A new report has recommended the establishment of a Land Use Analysis Taskforce to support decisions about how land in the UK is used.

The report was published today (Tuesday, May 23) by the Geospatial Commission, the UK’s expert committee that sets geospatial strategy and promotes the best use of location data.

The recommended taskforce, it said, would assess the potential to reconcile competing demands for how UK land is used to meet national priorities, such as those relating to infrastructure, housing, agriculture and the environment.

The report had four recommendations for better use of land in total, based on evidence from academic and industry experts and findings from NLDP’s (National Land Data Programmes) regional pilots in Devon, Cambridgeshire, Newcastle and Northern Ireland.
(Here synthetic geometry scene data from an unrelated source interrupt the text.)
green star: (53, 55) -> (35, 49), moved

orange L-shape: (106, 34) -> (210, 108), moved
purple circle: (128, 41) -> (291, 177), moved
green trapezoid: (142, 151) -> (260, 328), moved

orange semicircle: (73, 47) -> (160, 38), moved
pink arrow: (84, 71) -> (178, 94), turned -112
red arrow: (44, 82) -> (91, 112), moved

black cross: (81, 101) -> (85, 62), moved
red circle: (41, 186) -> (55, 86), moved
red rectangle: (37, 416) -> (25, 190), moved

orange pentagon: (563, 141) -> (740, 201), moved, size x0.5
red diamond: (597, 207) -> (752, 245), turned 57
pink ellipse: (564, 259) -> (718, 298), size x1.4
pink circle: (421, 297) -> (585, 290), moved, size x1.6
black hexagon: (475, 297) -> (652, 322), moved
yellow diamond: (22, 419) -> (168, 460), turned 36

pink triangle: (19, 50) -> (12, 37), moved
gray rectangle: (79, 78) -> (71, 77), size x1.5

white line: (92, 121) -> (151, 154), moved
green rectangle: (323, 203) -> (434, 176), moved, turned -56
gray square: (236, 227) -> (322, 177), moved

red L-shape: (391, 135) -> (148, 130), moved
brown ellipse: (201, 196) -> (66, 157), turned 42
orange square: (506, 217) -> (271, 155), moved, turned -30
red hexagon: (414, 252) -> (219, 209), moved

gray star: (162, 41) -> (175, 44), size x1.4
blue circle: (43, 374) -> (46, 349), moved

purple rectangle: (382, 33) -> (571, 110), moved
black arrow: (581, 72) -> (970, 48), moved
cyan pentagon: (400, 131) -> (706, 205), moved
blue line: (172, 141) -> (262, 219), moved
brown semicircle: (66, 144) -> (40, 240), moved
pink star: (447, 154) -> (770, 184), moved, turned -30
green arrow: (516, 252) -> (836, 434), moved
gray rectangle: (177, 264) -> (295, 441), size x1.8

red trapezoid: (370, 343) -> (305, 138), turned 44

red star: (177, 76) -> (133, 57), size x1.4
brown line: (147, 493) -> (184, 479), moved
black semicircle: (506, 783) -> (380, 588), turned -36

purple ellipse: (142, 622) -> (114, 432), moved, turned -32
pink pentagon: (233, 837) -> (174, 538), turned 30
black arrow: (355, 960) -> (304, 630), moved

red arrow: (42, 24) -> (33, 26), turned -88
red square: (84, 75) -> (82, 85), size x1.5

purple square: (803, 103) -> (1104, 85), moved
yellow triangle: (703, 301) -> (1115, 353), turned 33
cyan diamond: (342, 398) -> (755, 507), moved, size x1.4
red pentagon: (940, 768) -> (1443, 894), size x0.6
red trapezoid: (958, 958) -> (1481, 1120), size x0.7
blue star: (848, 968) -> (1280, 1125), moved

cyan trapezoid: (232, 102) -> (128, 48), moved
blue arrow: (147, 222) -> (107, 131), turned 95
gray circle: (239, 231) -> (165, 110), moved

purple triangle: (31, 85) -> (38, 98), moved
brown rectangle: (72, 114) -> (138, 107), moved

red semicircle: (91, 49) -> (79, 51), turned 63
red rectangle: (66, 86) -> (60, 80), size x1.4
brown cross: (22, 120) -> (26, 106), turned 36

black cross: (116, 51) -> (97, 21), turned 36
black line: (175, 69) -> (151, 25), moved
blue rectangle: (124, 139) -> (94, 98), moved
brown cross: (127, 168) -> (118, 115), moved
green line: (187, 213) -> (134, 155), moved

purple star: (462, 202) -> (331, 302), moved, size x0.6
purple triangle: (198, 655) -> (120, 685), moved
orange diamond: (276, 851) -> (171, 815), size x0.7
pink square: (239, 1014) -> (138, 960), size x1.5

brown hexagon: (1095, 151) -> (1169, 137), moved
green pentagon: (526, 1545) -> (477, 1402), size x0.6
These recommendations are:

  1. Establish a Land Use Analysis Taskforce to bring together cutting-edge data and scientific expertise to assess competing land use pressures, ensuring national priorities are delivered within the land available in the UK;
  2. Champion market innovations that help visualise and deliver how we can achieve better land use decisions;
  3. Strengthen the links between land use policy design, academic research and industry practice;
  4. Develop a standard approach to classifying key land use data to improve how we can link data about land.

Land use in the UK

According to the report, better use of land is a key driver of the UK’s ambitions to deliver economic growth and fairly distribute opportunity across every part of the UK, while meeting the demands of a growing population.

Minister for artificial intelligence (AI) and intellectual property at the Department for Science, Innovation and Technology, Viscount Camrose, said: “Land is fundamental for how we live our lives – it produces the food we eat, supports ecosystems that we rely on for clean air and fresh water, and provides the space for us all to live and work in.

“As we face new economic and environmental pressures, we need to make smart choices to get the best from our land.

“We should capitalise on advances in data science and modelling technologies to help us bring together data from a range of sources, and present it accessibly, in order to support better use of land.”

The report sets out how better data can be used to drive land-use decisions that drive growth, while also protecting the environment, adapting to climate change and achieving net-zero emissions.

It highlights that land use is fundamentally a spatial challenge and some land cannot be used for multiple purposes.

However, there are significant opportunities for multifunctional land use, such as rooftop solar energy, the Geospatial Commission said. The report considers these opportunities across six sectors: Energy, housing, biodiversity, food, water and transport.